* [Records for the task]:
..............................

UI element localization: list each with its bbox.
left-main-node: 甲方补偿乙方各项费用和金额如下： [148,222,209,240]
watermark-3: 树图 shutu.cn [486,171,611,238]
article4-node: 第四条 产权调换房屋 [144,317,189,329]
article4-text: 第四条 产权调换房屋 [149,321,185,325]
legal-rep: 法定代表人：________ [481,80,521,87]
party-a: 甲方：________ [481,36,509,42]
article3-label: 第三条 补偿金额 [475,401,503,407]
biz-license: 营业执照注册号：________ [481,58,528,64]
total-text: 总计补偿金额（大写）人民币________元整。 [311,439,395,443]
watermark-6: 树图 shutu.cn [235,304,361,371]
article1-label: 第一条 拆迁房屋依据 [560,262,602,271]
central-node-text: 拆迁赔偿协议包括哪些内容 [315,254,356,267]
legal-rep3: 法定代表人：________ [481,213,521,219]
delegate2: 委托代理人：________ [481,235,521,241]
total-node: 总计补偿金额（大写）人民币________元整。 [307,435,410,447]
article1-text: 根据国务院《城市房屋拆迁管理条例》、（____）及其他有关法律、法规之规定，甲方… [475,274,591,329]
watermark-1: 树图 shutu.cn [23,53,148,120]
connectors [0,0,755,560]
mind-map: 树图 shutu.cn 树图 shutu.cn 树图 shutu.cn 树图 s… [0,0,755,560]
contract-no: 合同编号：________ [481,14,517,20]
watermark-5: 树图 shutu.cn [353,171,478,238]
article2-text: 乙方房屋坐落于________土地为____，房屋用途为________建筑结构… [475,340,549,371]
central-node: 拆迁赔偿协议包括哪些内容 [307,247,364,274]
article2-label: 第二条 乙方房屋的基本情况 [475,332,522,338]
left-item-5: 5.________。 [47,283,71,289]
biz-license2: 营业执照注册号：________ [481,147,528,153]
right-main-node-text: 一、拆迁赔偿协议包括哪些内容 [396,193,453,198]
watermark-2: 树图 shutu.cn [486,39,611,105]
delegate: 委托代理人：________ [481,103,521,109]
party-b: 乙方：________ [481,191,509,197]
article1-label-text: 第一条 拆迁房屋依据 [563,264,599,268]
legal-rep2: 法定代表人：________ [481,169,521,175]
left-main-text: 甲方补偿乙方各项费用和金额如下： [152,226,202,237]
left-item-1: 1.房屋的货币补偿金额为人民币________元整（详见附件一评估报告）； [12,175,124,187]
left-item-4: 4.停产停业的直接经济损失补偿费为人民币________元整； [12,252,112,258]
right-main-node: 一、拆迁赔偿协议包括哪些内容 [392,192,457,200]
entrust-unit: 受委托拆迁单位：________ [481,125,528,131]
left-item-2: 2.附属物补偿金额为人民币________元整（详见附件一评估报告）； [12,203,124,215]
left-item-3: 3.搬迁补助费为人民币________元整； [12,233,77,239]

..............................

* [To do]: Your answer should be the lines of the records that hold the string "main".

* [Your solution]:
left-main-node: 甲方补偿乙方各项费用和金额如下： [148,222,209,240]
right-main-node-text: 一、拆迁赔偿协议包括哪些内容 [396,193,453,198]
left-main-text: 甲方补偿乙方各项费用和金额如下： [152,226,202,237]
right-main-node: 一、拆迁赔偿协议包括哪些内容 [392,192,457,200]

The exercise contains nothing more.